=== Material provided ===

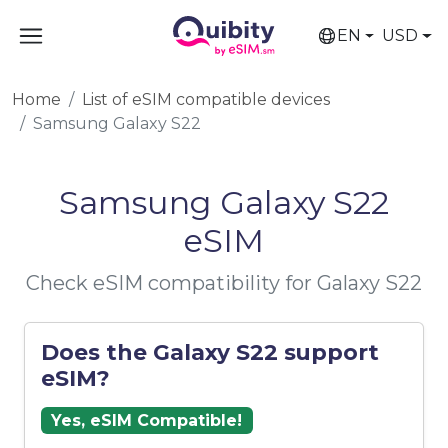
EN
USD
Home
List of eSIM compatible devices
Samsung Galaxy S22
Samsung Galaxy S22
eSIM
Check eSIM compatibility for Galaxy S22
Does the Galaxy S22 support
eSIM?
Yes, eSIM Compatible!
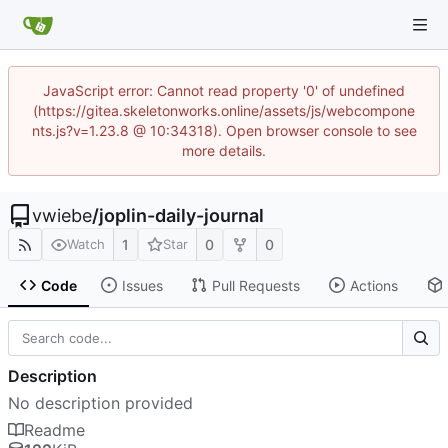
JavaScript error: Cannot read property '0' of undefined
(https://gitea.skeletonworks.online/assets/js/webcompone
nts.js?v=1.23.8 @ 10:34318). Open browser console to see
more details.
vwiebe
/
joplin-daily-journal
1
0
0
Watch
Star
Code
Issues
Pull Requests
Actions
Description
No description provided
Readme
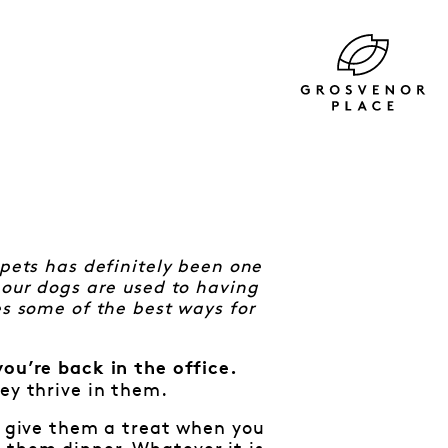
 pets has definitely been one
 our dogs are used to having
es some of the best ways for
you’re back in the office.
ey thrive in them.
g, give them a treat when you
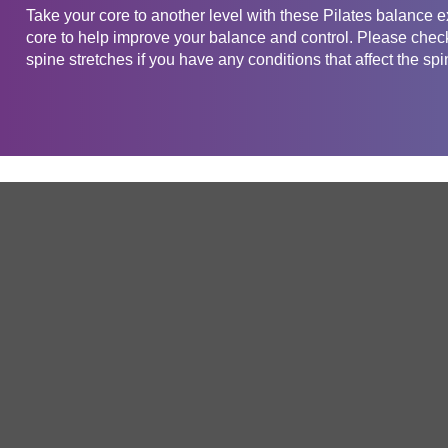
Take your core to another level with these Pilates balance 
core to help improve your balance and control. Please check 
spine stretches if you have any conditions that affect the spi
Get in touch
Company
Service
About Us
Free Trial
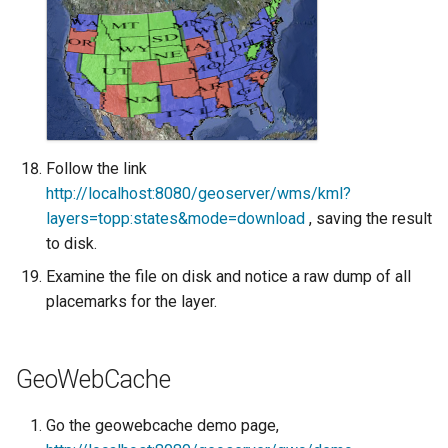
Follow the link
http://localhost:8080/geoserver/wms/kml?
layers=topp:states&mode=download
, saving the result
to disk.
Examine the file on disk and notice a raw dump of all
placemarks for the layer.
GeoWebCache
Go the geowebcache demo page,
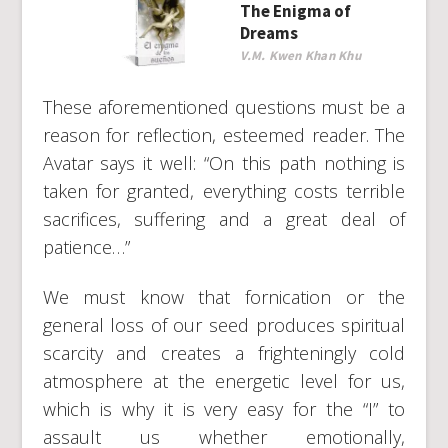
The Enigma of
Dreams
V.M. Kwen Khan Khu
These aforementioned questions must be a
reason for reflection, esteemed reader. The
Avatar says it well: “On this path nothing is
taken for granted, everything costs terrible
sacrifices, suffering and a great deal of
patience…”
We must know that fornication or the
general loss of our seed produces spiritual
scarcity and creates a frighteningly cold
atmosphere at the energetic level for us,
which is why it is very easy for the “I” to
assault us whether emotionally,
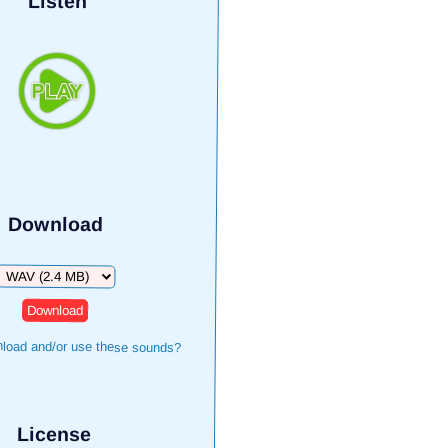
Listen
Download
Download
load and/or use these sounds?
License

===

> **Problem statement**:
Filter the records above for the string "core" and copy each matching line.

> **The completed task**:
Take your core to another level with these Pilates balance 
core to help improve your balance and control. Please check 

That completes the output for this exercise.